If you’ve spent any amount of time studying biology — by which I mean, if you’ve spent any amount of time getting stoned and watching Blue Planet — you know that nature is all about interdependencies. Our world runs on complex symbiotic relationships: one species gives something, another species takes something else, and the earth continues to spin in its delicate balance until Elon Musk decides he’s gonna nuke the core in order to win a bet with Jeff Bezos.

But in this past year, one of those crucial interdependencies has been knocked off its axis, and prominent researchers are not confident that we can ever bring it back to the levels necessary to keep our ecosystem functioning. I speak, of course, of the relationship between celebrities and human beings.
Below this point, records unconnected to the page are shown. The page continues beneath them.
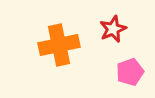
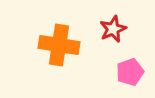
orange cross: rotated 21 degrees clockwise
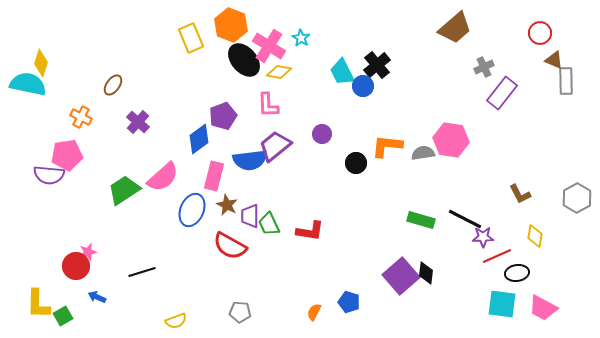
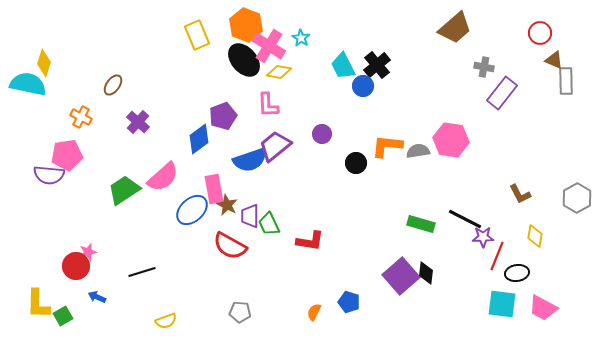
orange hexagon at (231, 25): moved 15 px right
yellow rectangle at (191, 38): moved 6 px right, 3 px up
yellow diamond at (41, 63): moved 3 px right
gray cross at (484, 67): rotated 36 degrees clockwise
cyan trapezoid at (342, 72): moved 1 px right, 6 px up
gray semicircle at (423, 153): moved 5 px left, 2 px up
blue semicircle at (250, 160): rotated 12 degrees counterclockwise
pink rectangle at (214, 176): moved 13 px down; rotated 24 degrees counterclockwise
blue ellipse at (192, 210): rotated 24 degrees clockwise
green rectangle at (421, 220): moved 4 px down
red L-shape at (310, 231): moved 10 px down
red line at (497, 256): rotated 44 degrees counterclockwise
yellow semicircle at (176, 321): moved 10 px left
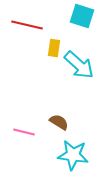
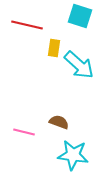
cyan square: moved 2 px left
brown semicircle: rotated 12 degrees counterclockwise
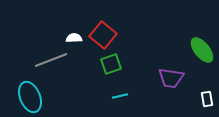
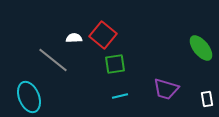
green ellipse: moved 1 px left, 2 px up
gray line: moved 2 px right; rotated 60 degrees clockwise
green square: moved 4 px right; rotated 10 degrees clockwise
purple trapezoid: moved 5 px left, 11 px down; rotated 8 degrees clockwise
cyan ellipse: moved 1 px left
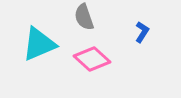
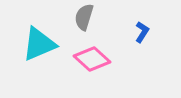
gray semicircle: rotated 36 degrees clockwise
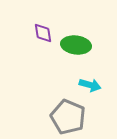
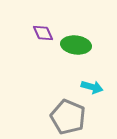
purple diamond: rotated 15 degrees counterclockwise
cyan arrow: moved 2 px right, 2 px down
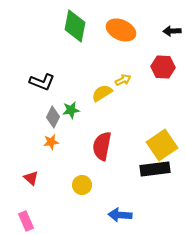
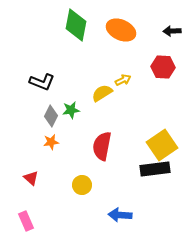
green diamond: moved 1 px right, 1 px up
gray diamond: moved 2 px left, 1 px up
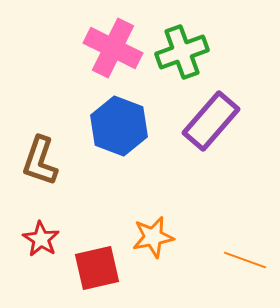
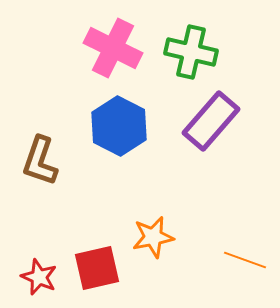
green cross: moved 9 px right; rotated 33 degrees clockwise
blue hexagon: rotated 6 degrees clockwise
red star: moved 2 px left, 38 px down; rotated 9 degrees counterclockwise
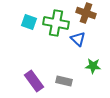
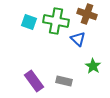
brown cross: moved 1 px right, 1 px down
green cross: moved 2 px up
green star: rotated 28 degrees clockwise
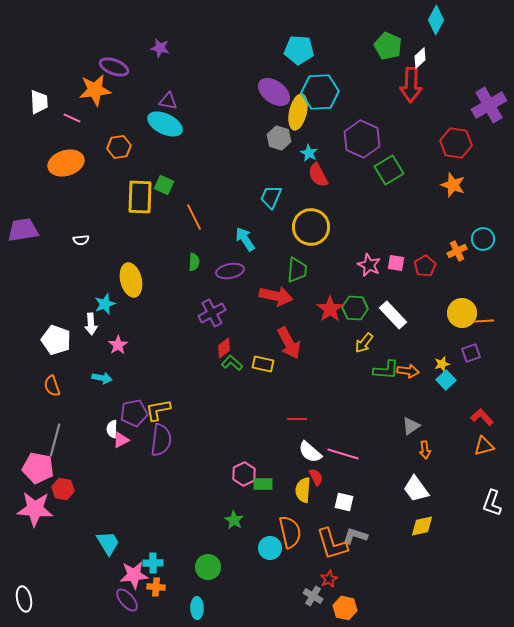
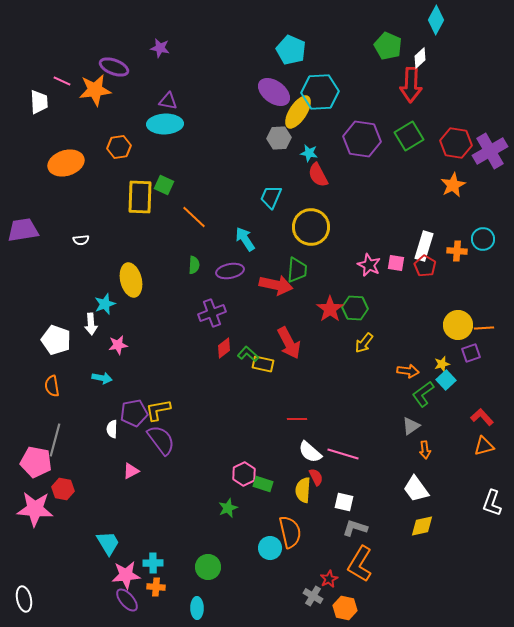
cyan pentagon at (299, 50): moved 8 px left; rotated 20 degrees clockwise
purple cross at (489, 105): moved 1 px right, 46 px down
yellow ellipse at (298, 112): rotated 20 degrees clockwise
pink line at (72, 118): moved 10 px left, 37 px up
cyan ellipse at (165, 124): rotated 28 degrees counterclockwise
gray hexagon at (279, 138): rotated 20 degrees counterclockwise
purple hexagon at (362, 139): rotated 15 degrees counterclockwise
cyan star at (309, 153): rotated 18 degrees counterclockwise
green square at (389, 170): moved 20 px right, 34 px up
orange star at (453, 185): rotated 25 degrees clockwise
orange line at (194, 217): rotated 20 degrees counterclockwise
orange cross at (457, 251): rotated 30 degrees clockwise
green semicircle at (194, 262): moved 3 px down
red pentagon at (425, 266): rotated 10 degrees counterclockwise
red arrow at (276, 296): moved 11 px up
purple cross at (212, 313): rotated 8 degrees clockwise
yellow circle at (462, 313): moved 4 px left, 12 px down
white rectangle at (393, 315): moved 31 px right, 69 px up; rotated 60 degrees clockwise
orange line at (484, 321): moved 7 px down
pink star at (118, 345): rotated 24 degrees clockwise
green L-shape at (232, 363): moved 16 px right, 9 px up
green L-shape at (386, 370): moved 37 px right, 24 px down; rotated 140 degrees clockwise
orange semicircle at (52, 386): rotated 10 degrees clockwise
pink triangle at (121, 440): moved 10 px right, 31 px down
purple semicircle at (161, 440): rotated 44 degrees counterclockwise
pink pentagon at (38, 468): moved 2 px left, 6 px up
green rectangle at (263, 484): rotated 18 degrees clockwise
green star at (234, 520): moved 6 px left, 12 px up; rotated 18 degrees clockwise
gray L-shape at (355, 536): moved 8 px up
orange L-shape at (332, 544): moved 28 px right, 20 px down; rotated 48 degrees clockwise
pink star at (134, 575): moved 8 px left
In the best of times, the relationship between humans and celebrities is simple. They run around fighting Thanos, dating Ben Affleck, or engaging in other such whimsical activities, so that we may have something to discuss with other humans at unbearable work luncheons. We, in return, give them enough money so that they can carry on entertaining us, appearing in movies, sleeping with men with hilarious back tattoos, going on adorable little shopping trips where they buy a thousand dollar purse to try to quiet the screaming inside, etc etc.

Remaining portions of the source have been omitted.